One of the biggest weaknesses in the current stress testing approach is what I’ve called the plausibility trap. Focusing only on seemingly plausible stress scenarios can provide a false sense of security. Stress testing can identify a bank’s vulnerability to certain scenarios, but don’t assume it’s the worst case.

What Regulators Can Do

Changes to the stress testing regime over the past several years have magnified these weaknesses. Regulators reduced supervisory stress scenarios from two to one. The selected scenarios each year have focused exclusively on credit risk exposures, when interest rate risk played a much more important role in 2023’s large bank failures. Getting rid of company run stress tests meant less focus on bank-specific vulnerabilities, such as concentrations of uninsured deposits. Banks between $100 and $250 billion face supervisory stress tests only every other year. As a result, a bank like SVB could pass the $100 billion threshold in 2021 and not be subject to a stress test until 2024, more than a year after it failed.

Using multiple stress scenarios and restoring bank-specific stresses would help to make supervisory stress tests more meaningful. We should also add a healthy dose of humility that acknowledges the limitations of both internal and supervisory stress tests. Unfortunately, it looks like we’re headed in the opposite direction.

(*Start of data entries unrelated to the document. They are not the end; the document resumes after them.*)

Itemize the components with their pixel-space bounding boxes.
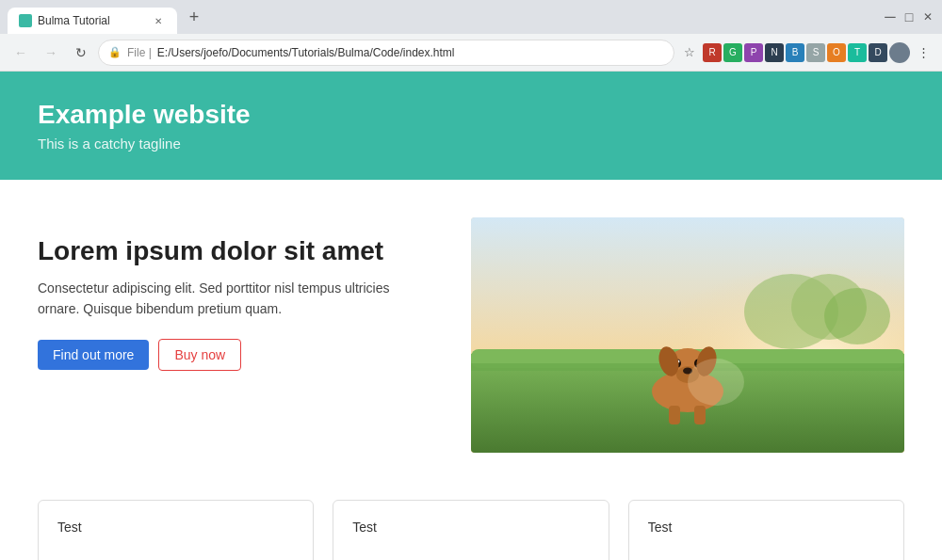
content-left: Lorem ipsum dolor sit amet Consectetur a…	[38, 217, 433, 371]
content-text: Consectetur adipiscing elit. Sed porttit…	[38, 278, 433, 320]
svg-point-20	[688, 359, 744, 406]
toolbar-right-icons: ☆ R G P N B S O T D ⋮	[678, 41, 934, 64]
button-group: Find out more Buy now	[38, 339, 433, 371]
ext-icon-9[interactable]: D	[869, 43, 887, 62]
main-content: Lorem ipsum dolor sit amet Consectetur a…	[0, 180, 942, 481]
card-1-label: Test	[57, 520, 82, 535]
ext-icon-3[interactable]: P	[744, 43, 763, 62]
ext-icon-7[interactable]: O	[827, 43, 846, 62]
hero-title: Example website	[38, 100, 904, 130]
find-out-more-button[interactable]: Find out more	[38, 340, 149, 370]
card-3-label: Test	[648, 520, 673, 535]
more-options-button[interactable]: ⋮	[912, 41, 934, 64]
browser-titlebar: Bulma Tutorial ✕ + ─ □ ✕	[0, 0, 942, 34]
card-2: Test	[333, 500, 609, 560]
browser-toolbar: ← → ↻ 🔒 File | E:/Users/joefo/Documents/…	[0, 34, 942, 72]
tab-close-button[interactable]: ✕	[151, 13, 166, 28]
dog-image-svg	[471, 217, 904, 453]
tab-title: Bulma Tutorial	[38, 14, 145, 27]
buy-now-button[interactable]: Buy now	[158, 339, 241, 371]
close-button[interactable]: ✕	[921, 10, 934, 24]
ext-icon-2[interactable]: G	[723, 43, 742, 62]
content-right	[471, 217, 904, 453]
svg-point-4	[824, 288, 890, 344]
minimize-button[interactable]: ─	[884, 10, 897, 24]
ext-icon-4[interactable]: N	[765, 43, 784, 62]
forward-button[interactable]: →	[38, 40, 64, 66]
extension-icons: R G P N B S O T D	[703, 43, 887, 62]
back-button[interactable]: ←	[8, 40, 34, 66]
address-path: E:/Users/joefo/Documents/Tutorials/Bulma…	[157, 46, 455, 59]
profile-button[interactable]	[889, 42, 910, 63]
browser-tabs: Bulma Tutorial ✕ +	[8, 0, 207, 34]
ext-icon-8[interactable]: T	[848, 43, 867, 62]
svg-rect-18	[669, 406, 680, 424]
page-content: Example website This is a catchy tagline…	[0, 72, 942, 560]
svg-rect-19	[694, 406, 706, 424]
hero-tagline: This is a catchy tagline	[38, 136, 904, 152]
new-tab-button[interactable]: +	[181, 4, 207, 30]
restore-button[interactable]: □	[902, 10, 916, 24]
card-1: Test	[38, 500, 314, 560]
window-controls: ─ □ ✕	[884, 10, 934, 24]
hero-section: Example website This is a catchy tagline	[0, 72, 942, 180]
address-bar[interactable]: 🔒 File | E:/Users/joefo/Documents/Tutori…	[98, 40, 674, 66]
ext-icon-5[interactable]: B	[786, 43, 804, 62]
cards-section: Test Test Test	[0, 481, 942, 560]
bookmark-star-button[interactable]: ☆	[678, 41, 701, 64]
address-lock-icon: 🔒	[108, 46, 122, 58]
reload-button[interactable]: ↻	[68, 40, 94, 66]
card-2-label: Test	[352, 520, 377, 535]
ext-icon-6[interactable]: S	[806, 43, 825, 62]
tab-favicon	[19, 14, 32, 27]
card-3: Test	[628, 500, 904, 560]
ext-icon-1[interactable]: R	[703, 43, 722, 62]
address-scheme: File |	[127, 46, 152, 59]
browser-tab-active[interactable]: Bulma Tutorial ✕	[8, 8, 177, 34]
browser-frame: Bulma Tutorial ✕ + ─ □ ✕ ← → ↻ 🔒 File | …	[0, 0, 942, 560]
content-heading: Lorem ipsum dolor sit amet	[38, 236, 433, 266]
hero-image	[471, 217, 904, 453]
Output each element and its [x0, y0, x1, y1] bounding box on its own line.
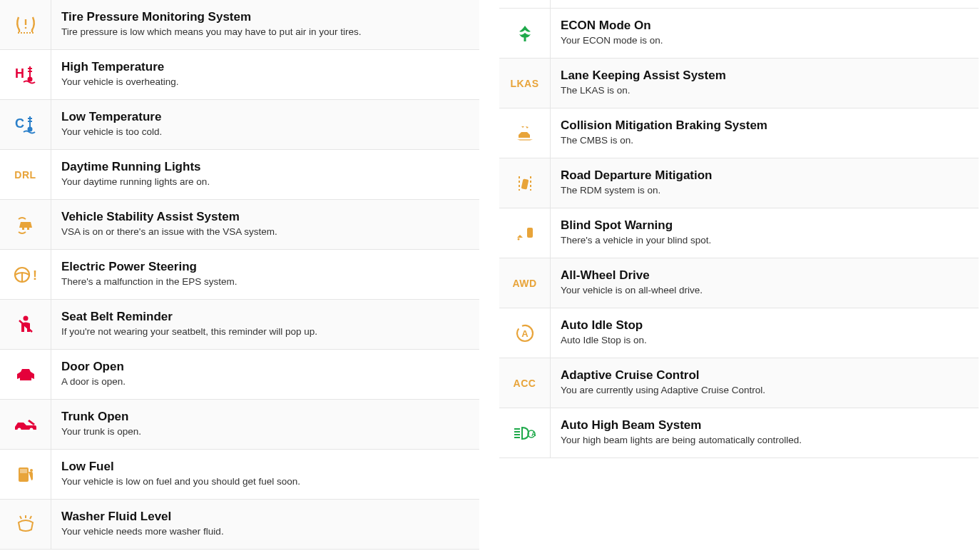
- tpms-title: Tire Pressure Monitoring System: [61, 10, 469, 24]
- low-fuel-title: Low Fuel: [61, 460, 469, 474]
- row-econ: ECON Mode On Your ECON mode is on.: [499, 9, 979, 59]
- svg-text:A: A: [521, 328, 529, 339]
- washer-fluid-title: Washer Fluid Level: [61, 510, 469, 524]
- high-temp-desc: Your vehicle is overheating.: [61, 76, 469, 89]
- auto-idle-title: Auto Idle Stop: [561, 318, 969, 333]
- svg-rect-25: [524, 36, 526, 41]
- lkas-icon: LKAS: [499, 59, 551, 108]
- lkas-title: Lane Keeping Assist System: [561, 69, 969, 83]
- drl-desc: Your daytime running lights are on.: [61, 176, 469, 188]
- seatbelt-title: Seat Belt Reminder: [61, 310, 469, 324]
- row-awd: AWD All-Wheel Drive Your vehicle is on a…: [499, 258, 979, 308]
- row-eps: ! Electric Power Steering There's a malf…: [0, 250, 479, 300]
- auto-high-beam-desc: Your high beam lights are being automati…: [561, 434, 969, 447]
- washer-fluid-desc: Your vehicle needs more washer fluid.: [61, 525, 469, 538]
- trunk-open-desc: Your trunk is open.: [61, 425, 469, 438]
- row-blind-spot: Blind Spot Warning There's a vehicle in …: [499, 208, 979, 258]
- door-open-desc: A door is open.: [61, 375, 469, 388]
- vsa-desc: VSA is on or there's an issue with the V…: [61, 226, 469, 238]
- eps-title: Electric Power Steering: [61, 260, 469, 274]
- row-rdm: Road Departure Mitigation The RDM system…: [499, 158, 979, 208]
- svg-point-18: [29, 428, 33, 431]
- auto-idle-desc: Auto Idle Stop is on.: [561, 334, 969, 347]
- drl-title: Daytime Running Lights: [61, 160, 469, 174]
- door-open-title: Door Open: [61, 360, 469, 374]
- eps-desc: There's a malfunction in the EPS system.: [61, 276, 469, 288]
- eps-icon: !: [0, 250, 51, 299]
- door-open-icon: [0, 350, 51, 399]
- row-lkas: LKAS Lane Keeping Assist System The LKAS…: [499, 59, 979, 108]
- trunk-open-title: Trunk Open: [61, 410, 469, 424]
- rdm-title: Road Departure Mitigation: [561, 168, 969, 183]
- rdm-icon: [499, 158, 551, 208]
- auto-idle-icon: A: [499, 308, 551, 358]
- row-seatbelt: Seat Belt Reminder If you're not wearing…: [0, 300, 479, 350]
- awd-title: All-Wheel Drive: [561, 268, 969, 283]
- svg-text:C: C: [15, 116, 24, 131]
- row-drl: DRL Daytime Running Lights Your daytime …: [0, 150, 479, 200]
- vsa-icon: [0, 200, 51, 249]
- cmbs-icon: [499, 108, 551, 158]
- low-temp-icon: C: [0, 100, 51, 149]
- washer-fluid-icon: [0, 500, 51, 549]
- acc-desc: You are currently using Adaptive Cruise …: [561, 384, 969, 397]
- row-acc: ACC Adaptive Cruise Control You are curr…: [499, 358, 979, 408]
- seatbelt-desc: If you're not wearing your seatbelt, thi…: [61, 325, 469, 338]
- rdm-desc: The RDM system is on.: [561, 184, 969, 197]
- econ-title: ECON Mode On: [561, 19, 969, 33]
- auto-high-beam-title: Auto High Beam System: [561, 418, 969, 433]
- tpms-icon: [0, 0, 51, 49]
- svg-text:!: !: [33, 268, 37, 283]
- low-fuel-desc: Your vehicle is low on fuel and you shou…: [61, 475, 469, 488]
- svg-line-22: [20, 516, 21, 519]
- low-temp-title: Low Temperature: [61, 110, 469, 124]
- svg-point-21: [30, 469, 33, 472]
- blind-spot-title: Blind Spot Warning: [561, 218, 969, 233]
- acc-title: Adaptive Cruise Control: [561, 368, 969, 383]
- row-partial-top: [499, 0, 979, 9]
- high-temp-title: High Temperature: [61, 60, 469, 74]
- right-column: ECON Mode On Your ECON mode is on. LKAS …: [499, 0, 979, 551]
- drl-icon: DRL: [0, 150, 51, 199]
- tpms-desc: Tire pressure is low which means you may…: [61, 26, 469, 39]
- row-door-open: Door Open A door is open.: [0, 350, 479, 400]
- blind-spot-icon: [499, 208, 551, 258]
- svg-point-6: [28, 77, 31, 81]
- svg-point-17: [17, 428, 21, 431]
- blind-spot-desc: There's a vehicle in your blind spot.: [561, 234, 969, 247]
- row-auto-idle: A Auto Idle Stop Auto Idle Stop is on.: [499, 308, 979, 358]
- row-low-temp: C Low Temperature Your vehicle is too co…: [0, 100, 479, 150]
- svg-line-16: [19, 320, 32, 332]
- low-temp-desc: Your vehicle is too cold.: [61, 126, 469, 138]
- econ-icon: [499, 9, 551, 58]
- vsa-title: Vehicle Stability Assist System: [61, 210, 469, 224]
- awd-desc: Your vehicle is on all-wheel drive.: [561, 284, 969, 297]
- lkas-desc: The LKAS is on.: [561, 84, 969, 97]
- high-temp-icon: H: [0, 50, 51, 99]
- svg-point-1: [24, 26, 26, 29]
- awd-icon: AWD: [499, 258, 551, 308]
- econ-desc: Your ECON mode is on.: [561, 34, 969, 47]
- low-fuel-icon: [0, 450, 51, 499]
- seatbelt-icon: [0, 300, 51, 349]
- row-low-fuel: Low Fuel Your vehicle is low on fuel and…: [0, 450, 479, 500]
- row-washer-fluid: Washer Fluid Level Your vehicle needs mo…: [0, 500, 479, 550]
- svg-rect-20: [20, 469, 27, 473]
- cmbs-desc: The CMBS is on.: [561, 134, 969, 147]
- trunk-open-icon: [0, 400, 51, 449]
- row-cmbs: Collision Mitigation Braking System The …: [499, 108, 979, 158]
- svg-point-30: [517, 238, 519, 240]
- row-auto-high-beam: A Auto High Beam System Your high beam l…: [499, 408, 979, 458]
- svg-line-24: [30, 516, 31, 519]
- row-tpms: Tire Pressure Monitoring System Tire pre…: [0, 0, 479, 50]
- left-column: Tire Pressure Monitoring System Tire pre…: [0, 0, 479, 551]
- svg-text:H: H: [15, 66, 24, 81]
- acc-icon: ACC: [499, 358, 551, 408]
- row-vsa: Vehicle Stability Assist System VSA is o…: [0, 200, 479, 250]
- svg-point-11: [28, 127, 31, 131]
- row-high-temp: H High Temperature Your vehicle is overh…: [0, 50, 479, 100]
- cmbs-title: Collision Mitigation Braking System: [561, 118, 969, 133]
- svg-rect-28: [521, 178, 529, 189]
- svg-point-15: [23, 315, 28, 320]
- auto-high-beam-icon: A: [499, 408, 551, 458]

The BPI, ABA, and other trade associations filed a lawsuit in Federal Court challenging the supervisory stress tests, including both the scenarios and the supervisory models. Loper and other recent Supreme Court decisions make it more likely banks will receive a sympathetic ear from courts when challenging regulatory actions. While the lawsuit focused mainly on some arcane process issues, much of the public discussion revolved around results. The BPI claimed the current framework produces “capital charges that are inaccurate, volatile and excessive.” Using the Main Street pretense that characterized its astroturf campaign to kill the Basel Endgame, the trade groups claim the current approach leads to “reduced lending and economic growth.” The ABA Banking Journal gets closer to the truth when noting the stress tests’ impact on “capital distributions and discretionary bonus payments.”

The Federal Reserve responded to the threatened litigation by announcing plans to make changes to the stress tests. The press release provides little detail but suggests some changes under consideration. These changes include making supervisory stress models and scenarios open for public comment and averaging results over two years. The press release did not indicate the use of multiple stress scenarios but rather plans to retain the current “exploratory analysis,” which only announces aggregate results but not for individual banks.

The Fed claims ‘these proposed changes are not designed to materially affect overall capital requirements.” Note the focus on “materially” and “overall.” Stress tests apply to individual banks rather than the overall banking system. Comments on the stress scenarios, as they always do, will focus on “plausibility,” even though supposedly implausible events occur every several years. Moreover, averaging the results over two years may make capital requirements more predictable but likely less risk focused. Let’s return to our SVB example. Using a two-period average would mean that stress tests wouldn’t have affected SVB’s capital requirements until 2026.

And then there’s the fire and ice nature of black swans. Say a bank is exposed to excessive interest rate risk and the Fed decides to run a rising rate stress scenario. The results are bad. But wait, they get to average these results with an earlier year that focused on credit risk and assumed falling rates. Of course, some banks are exposed to both risks, but more often it’s a matter of picking your poison when deciding between credit and interest rate risk.

Both regulatory capital and stress testing approaches routinely underpredict the frequency and severity of extreme events. Unfortunately, public policy approaches appear headed in the direction to make underprediction more likely. It would be like appointing someone who underpredicted US COVID deaths by 97% as head of the National Institutes of Health. Oh wait.